PIER 57, the future home of Bourdain Market, is a strange place to anchor a multimillion-dollar argument for the absolute existence of authenticity. The market will be connected to the High Line, a park built on the raised railroad tracks that once carried freight around the docks and shipping piers of the Meatpacking District. The High Line represents a new kind of fun complex that preserves past industrial history as a quaint tourist destination, in which the pieces of decommissioned track compliment the native flora. Bourdain himself, in his latest show The Layover, gives the High Line a minute-long commercial where he calls it “distinctly strange and beautiful,” but he says it with none of the passion and romance he reserves for a well-constructed hot dog. The High Line, through plaques and tour guides, informs visitors that what they are seeing is simultaneously a conscious selection of flora that was endemic to Manhattan Island prior to urbanization and the nostalgic preservation of an industrial infrastructure prior to New York’s latest wave of gentrification. Both of these combine in a mise-en-scène of New York City through different scales of time. There is even a small amphitheater suspended above the street, so that visitors can stare at unfolding city life as if it were theater.

This is all antithetical to Bourdainian authenticity, which he frames as a matter of direct accessibility and individuated distinction. In his shows Bourdain has nothing but disdain for the carefully posed and self-­consciously displayed. Everything that, for him, is contained in “the hipster” is a profane act of showmanship, not craftsmanship. To have a truly authentic experience one must identify something as authentic and then take the leap of faith to literally consume it. You put your trust in a local with whom you can imagine you have some sort of noncontractual relationship. Those relations are authentic; tour guides are irredeemable.

But what is Bourdain to his shows’ audiences and the patrons of his future food market, if not their contractually hired tour guide? If Bourdain Market is supposed to make the content of his show—the authenticity of hard-to-access food—“come alive,” then what it will sell is more about the proximity between products (I get to sample elk meat right before finding out what a papaya tastes like) than the food itself. Yet if this is the case, then anything in Bourdain Market must lose a portion of its aura, as papaya and elk are not endemic to the same region, nor the hinterlands of Manhattan. The authenticity of any particular product is negated in favor of sustaining the authority of Bourdain as judge, jury, and executioner of authenticity.
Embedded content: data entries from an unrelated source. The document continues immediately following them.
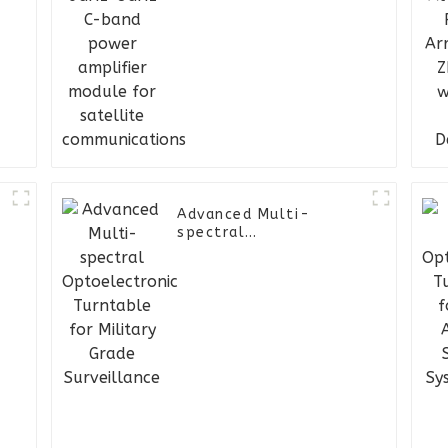
module for satellite
communications
Advanced Multi-
spectral
Optoelectronic
Turntable for Military
Grade Surveillance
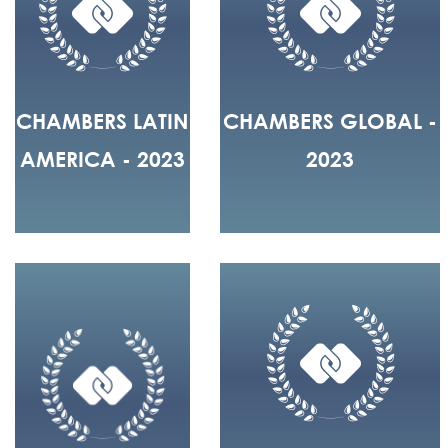
CHAMBERS LATIN
CHAMBERS GLOBAL -
AMERICA - 2023
2023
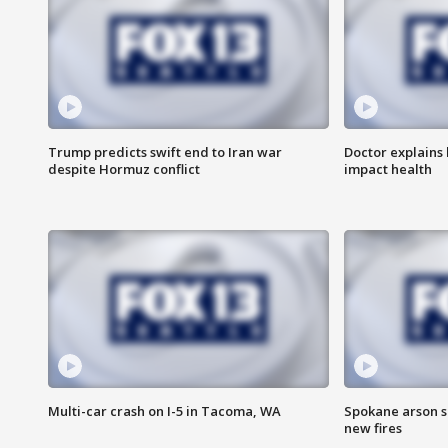
Trump predicts swift end to Iran war
Doctor explains
despite Hormuz conflict
impact health
Multi-car crash on I-5 in Tacoma, WA
Spokane arson s
new fires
By making it physically possible to access foods from around the world, Bourdain Market will let you choose the scenarios for your own food-centered reality TV show. And just like a reality TV show, Bourdain Market will run roughshod over particulars in its restaging of the real. Nowhere is this more obvious than in the New York Times article that announced the project, a short writeup that required three corrections, including one for the artist’s rendering of the future market that contained fake Chinese characters.

As Benjamin and Baudrillard warn, it is impossible to consciously create an authentic experience. The friction between Chelsea Market, the High Line, the conceit of Bourdain’s own shows, and his new market reveals the hypocrisy of the entire project: Bourdain Market is as authentic, transparent, democratic, and open as basic cable TV.

In fact, if any TV personality is capable of delivering democracy and authenticity, it is the Food Network’s Guy Fieri. Fieri’s constant and unironic celebration of not only humble food but of eclectic fusions and juxtapositions produces edible commodities that are of their place and time. The Waldorf Chicken Salad Sandwich served at Fieri’s New York City restaurant has more in common with the High Line than a carefully selected Moroccan curry shop. Both the sandwich and the High Line reflect an imperfect remembering of a romanticized past, transmogrified into a readily consumable, modern New York experience. They recognize the porousness of culture and practice and the tendency of humans to be nostalgic but also wildly creative. What could be more authentically New York than celebrating the tension between those two extremes?